In order to be concise, we present results in form of tables. In detail, for each influence factor (processor, memory, system), two tables report results obtained in two packet rate conditions: low traffic (200 pkt/s) and high traffic (5000 pkt/s). Since results in terms of mean and standard deviation values are very similar, we do not report all tables for sake of brevity. In particular, RAM and OS effects are reported only.

Reported tables prove how standard deviation values are often lower than the expected ones, except one case: Table 2, in 1 ms line, where all configurations (Desktop, Server) exhibits a higher value. This phenomenon can be referred to the limited capability of the emulator to reproduce distribution. Still, hardware resources are not responsible for these synthetic data, since they are all comparable.

Table 1. Packet Rate 200 pkts - Dynamic Delay - RAM effect
Table 2. Packet Rate 200 pkts - Dynamic Delay - OS effect
Fig. 9.
figure 9

Comparison of probability distributions: 500 MB RAM – 1 core CPU – Ubuntu Desktop OS (Color figure online)

Fig. 10.
figure 10

Comparison of probability distributions: 2 GB RAM – 2 core CPU – Ubuntu Desktop OS (Color figure online)

Furthermore, in order to show adherence between observed and expected probability distributions, Figs. 9 and 10 are reported. Each figure is characterized by three information graphics:

  • a red line: the ideal probability density function, as imposed in Net–Em settings;

  • a yellow line: the derived probability density function, applying Gaussian analytic law to obtained mean and standard deviation;

  • a normalized histogram: real data distribution.

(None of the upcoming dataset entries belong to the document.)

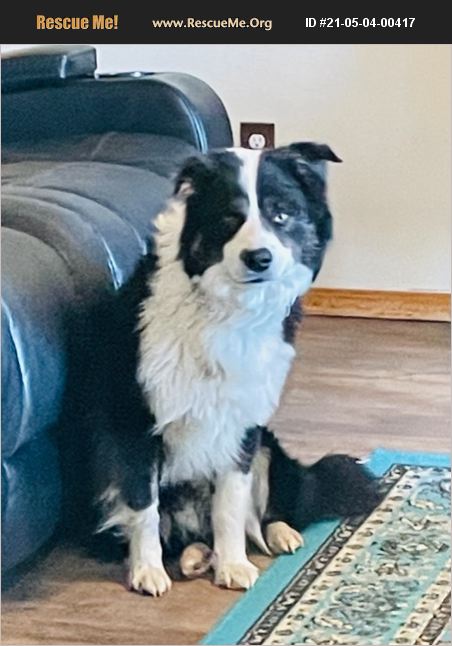 At what (x,y) coordinates should I click in order to perform the action: click on sofa. Please return your answer as a coordinate pair (x, y). The width and height of the screenshot is (452, 646). Looking at the image, I should click on (x=81, y=229). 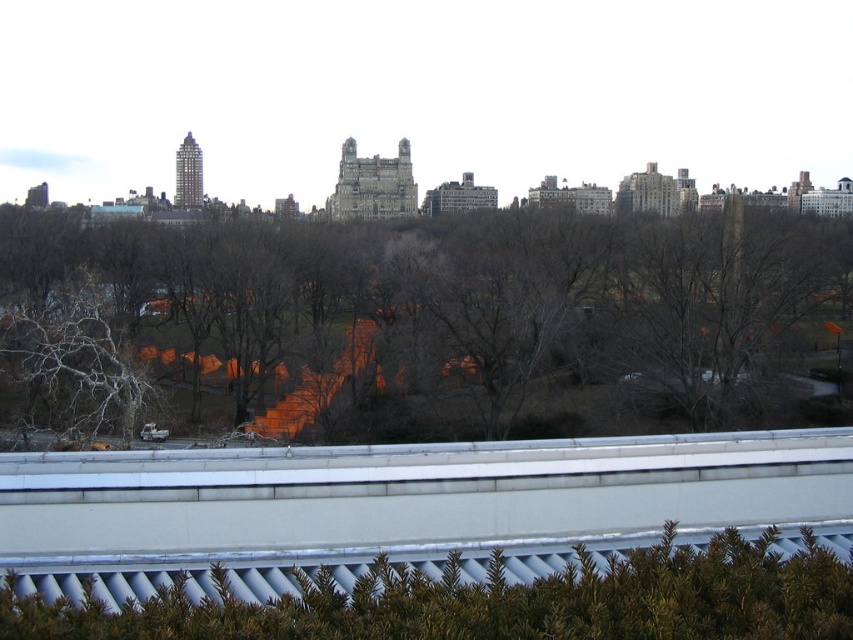 You are standing in the urban landscape scene and want to walk towards the brown leafless tree at center and the green textured hedge at lower center. Which object will you reach first?

You will reach the green textured hedge at lower center first because it is closer to you than the brown leafless tree at center, which is further away.

You are a city planner assessing the urban landscape. You need to determine if the brown leafless tree at center and the green textured hedge at lower center are within a 100 meter safety zone for pedestrian pathways. Are they within the required distance?

The distance between the brown leafless tree at center and the green textured hedge at lower center is 126.17 meters, which exceeds the 100 meter safety zone requirement. Therefore, they are not within the required distance.

You are standing at a point in the urban landscape scene. There are two points marked in the image. The first point is at coordinate (439,305) and the second is at (804,566). From your current position, which point is closer to you?

Point (804,566) is closer to you because it is in front of point (439,305) according to the spatial arrangement described. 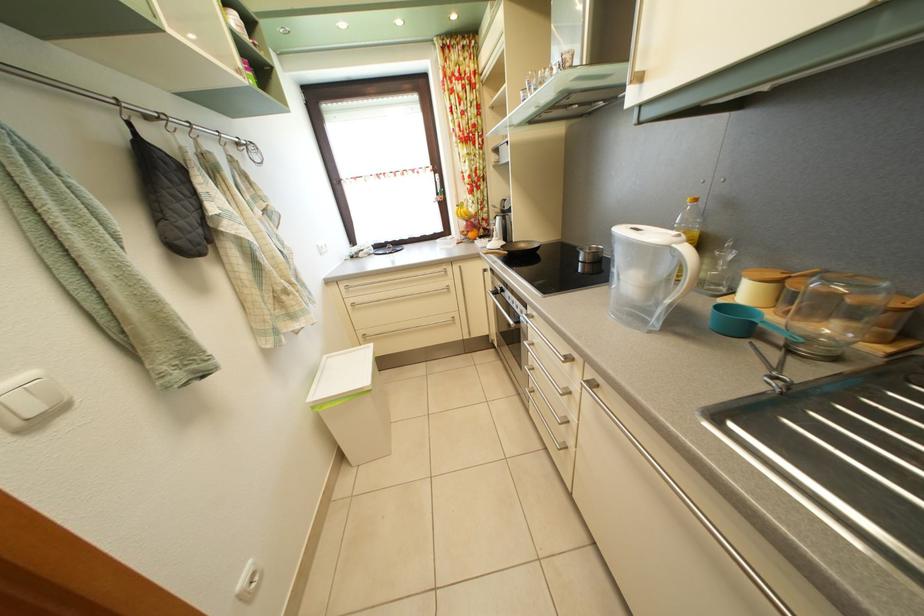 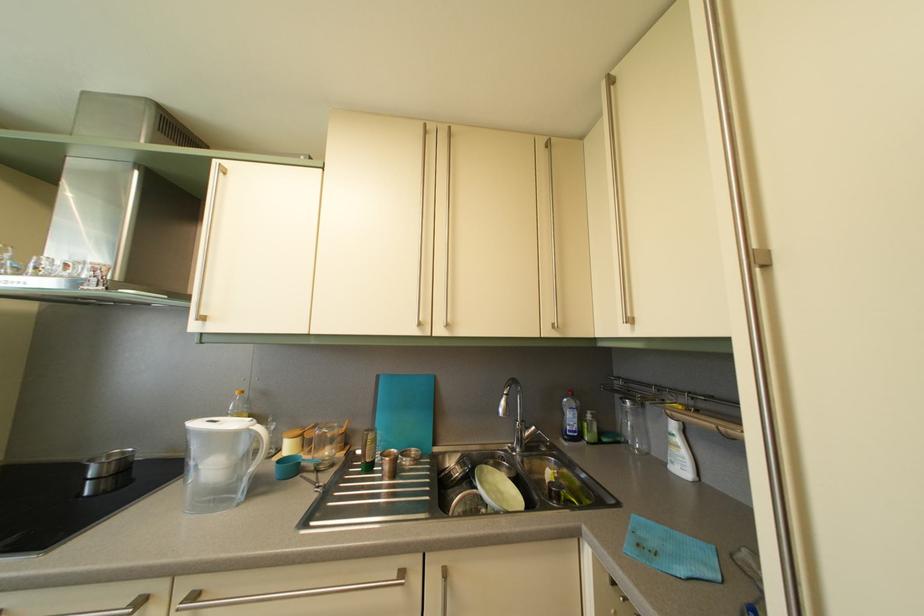 Where in the second image is the point corresponding to (x=837, y=289) from the first image?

What really makes the difference when comparing results obtained with different hardware resources are the actual probability density functions (briefly reported as distribution in the text, with some ambiguity). Indeed, when 500 MB RAM and 1 core are used, the obtained empirical distribution is quite far from being Gaussian, as the histogram bins do not appear to follow the yellow distribution line. When resources increase (see Fig. 10), experimental distribution approaches the expected one.

In both cases, the red line, i.e. the ideal distribution, is not well achieved by the data. This can be a problem related to the emulator itself, since it is not dependent on the adopted hardware resources.

4 Discussion

In this paper, an analysis of the impact of variable hardware resources on the performance of a common adopted network emulator is reported. As stated in the introduction, we did not mean to evaluate the emulator capabilities but their stability when different resources are available. We can affirm two main results: in static delay case, a sensitive impact can be observed in case of very low imposed delay (in our case, 0 ms) and with high imposed packet rates. When delay constraints are relaxed (5 ms or 20 ms), hardware resources become less important; in dynamic case, the emulator is capable to pretty adhere to synthetic values of a probability distribution, but hardware limitations appear as preeminent when the probability density function is analyzed. These results make the emulation possible also on low power machines, if some strict constraints can be relaxed and required high performance devices when precise and very low delays are desired. Further analyses will take care of other quantities, such as packet loss emulation, in variable resources scenarios.